The Viterbi Algorithm Demystified: A Brief, Intuitive Approach


Fifty years ago, I published a paper, “Error bounds for convolutional codes and an asymptotically optimum decoding algorithm,” on the important class of convolutional codes, which is particularly effective in preventing errors in digital communication over wireless and other transmission media. The algorithm, which became labeled with my name, was a crucial step in establishing the merits as well as evaluating the performance of these codes. The paper was read and understood by only a few specialists.
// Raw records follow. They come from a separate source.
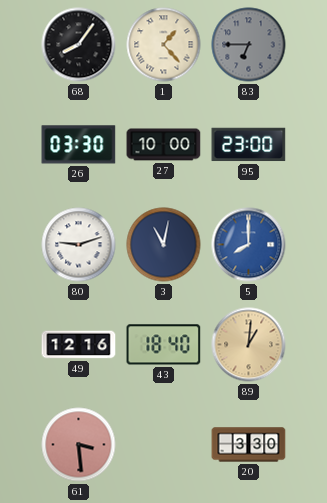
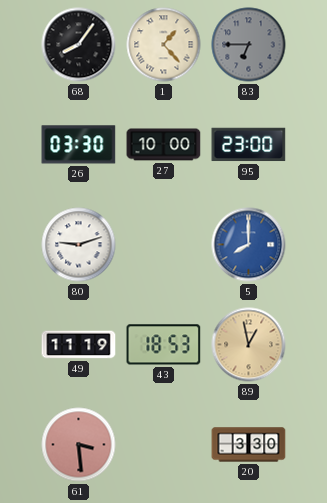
3: 11:02 -> none
49: 12:16 -> 11:19
43: 18:40 -> 18:53
89: 1:01 -> 12:58
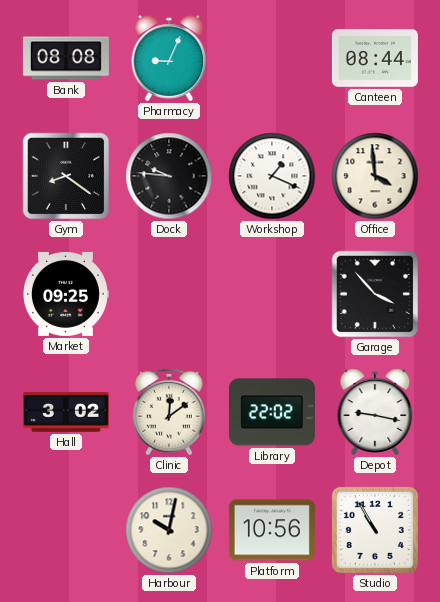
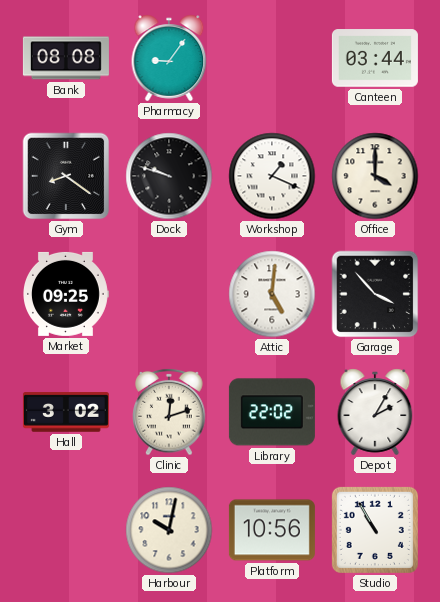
Pharmacy: 9:04 -> 9:06
Canteen: 08:44 -> 03:44
Dock: 9:46 -> 9:48
Office: 3:59 -> 4:00
Attic: none -> 5:01
Clinic: 12:09 -> 12:12
Depot: 9:17 -> 2:05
In the next few years, clarity was provided by two papers, the first by a colleague, G.D. Forney Jr., who introduced the trellis model, and the second by myself based on a state diagram, or Markov model.

A.A. Markov was a Russian mathematician who proposed and analyzed a statistical concept regarding the relationship between terms of a sequence or, more generally, of successive events; specifically, that each term (or string of terms) or event is statistically dependent only on the previous one. To generalize, let us call terms or events simply states and describe the relationships with a state diagram (Figure 1), where the nodes represent the states and the branches a measure of the statistical relations between states.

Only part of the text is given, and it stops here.